注意：此步骤必须在目标集群操作，且需重启服务

编辑 elasticsearch.yml

登录目标集群机器，当前环境可以直接进入docker后修改/usr/share/elasticsearch/config/elasticsearch.yml 文件

在文件末尾添加：

xml 复制代码

#允许从源集群拉取 reindex 数据
reindex.remote.whitelist: "192.168.1.10:9200"
#支持多个地址（逗号分隔）：
reindex.remote.whitelist: "192.168.1.10:9200,192.168.1.11:9200"

重启 Elasticsearch 服务

xml 复制代码

docker restart es-target
#等待服务完全启动

不重启 = 白名单不生效 = reindex 失败！

（可选）预建目标索引（推荐）

如果你想自定义目标索引结构（如改 mapping、调分片数），必须提前创建。否则 _reindex 会自动创建索引（继承源结构）。
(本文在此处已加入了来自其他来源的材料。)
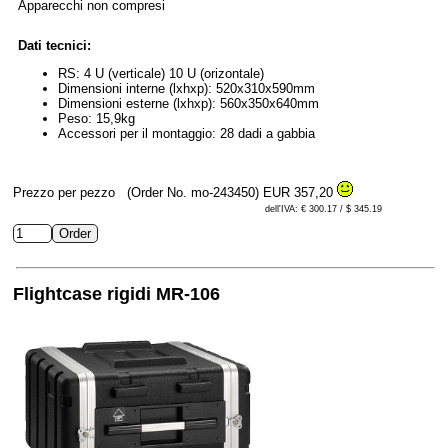
Apparecchi non compresi
Dati tecnici:
RS: 4 U (verticale) 10 U (orizontale)
Dimensioni interne (lxhxp): 520x310x590mm
Dimensioni esterne (lxhxp): 560x350x640mm
Peso: 15,9kg
Accessori per il montaggio: 28 dadi a gabbia
Prezzo per pezzo
(Order No. mo-243450)
EUR 357,20
dell'IVA: € 300.17 / $ 345.19
Flightcase rigidi MR-106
可以在源集群查看索引后然后在原来的基础上进行修改。

xml 复制代码

curl -u elastic:'fC3!eG5#iF' -X PUT "http://localhost:19200/logs-2025-03" \
-H 'Content-Type: application/json' -d '
{
  "settings": {
    "number_of_shards": 3,          # 根据目标集群规模调整
    "number_of_replicas": 0,        # 迁移期间关闭副本，提升速度
    "refresh_interval": "-1",       # 临时关闭刷新
    "index.translog.durability": "async"
  },
  "mappings": {
    "properties": {
      "message": { "type": "text" },
      "service": { "type": "keyword" },
      "level": { "type": "keyword" },
      "host.ip": { "type": "ip" },
      "@timestamp": { "type": "date" },
      "migrated_at": { "type": "date" }  // 新增字段
    }
  }
}'

大数据迁移策略

不要一次性 reindex 整个索引！ 应按时间分段 + 异步任务 + 限速

4.1 按时间分段迁移（示例：每天一个批次）

时间范围查询方式：

xml 复制代码

MIN_TS=$(curl -u elastic:'fC3!eG5#iF' "http://localhost:9200/logs-2025-03/_search?size=1&sort=@timestamp:asc" -s | jq -r '.hits.hits[0]._source["@timestamp"]')
MAX_TS=$(curl -u elastic:'fC3!eG5#iF' "http://localhost:9200/logs-2025-03/_search?size=1&sort=@timestamp:desc" -s | jq -r '.hits.hits[0]._source["@timestamp"]')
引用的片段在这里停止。